**Work required:** From the data below, copy out every line in which the word "laboratoire" occurs.

[[ Records shown open ]]

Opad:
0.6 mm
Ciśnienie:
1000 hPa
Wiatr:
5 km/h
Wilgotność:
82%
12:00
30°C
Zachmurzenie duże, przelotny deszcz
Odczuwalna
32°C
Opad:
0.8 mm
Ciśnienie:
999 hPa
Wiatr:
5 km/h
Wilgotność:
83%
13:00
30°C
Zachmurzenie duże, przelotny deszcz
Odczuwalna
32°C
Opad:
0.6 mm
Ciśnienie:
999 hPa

[[ Records shown closed ]]
[[ Records shown open ]]

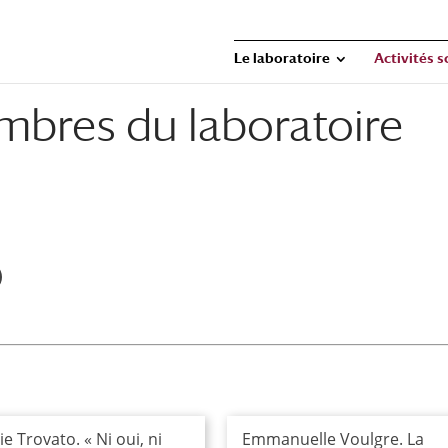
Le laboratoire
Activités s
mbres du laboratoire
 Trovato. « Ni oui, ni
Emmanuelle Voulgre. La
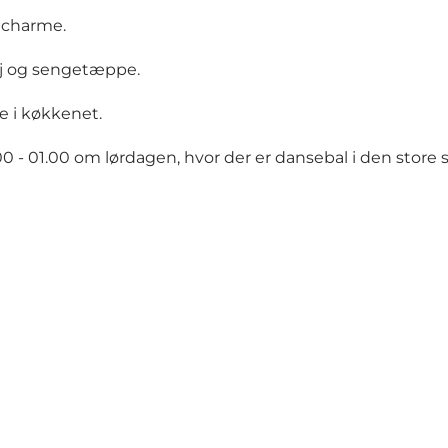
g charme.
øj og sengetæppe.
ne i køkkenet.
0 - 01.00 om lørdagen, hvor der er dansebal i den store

[[ Records shown closed ]]

**Response for this exercise:**
Le laboratoire
mbres du laboratoire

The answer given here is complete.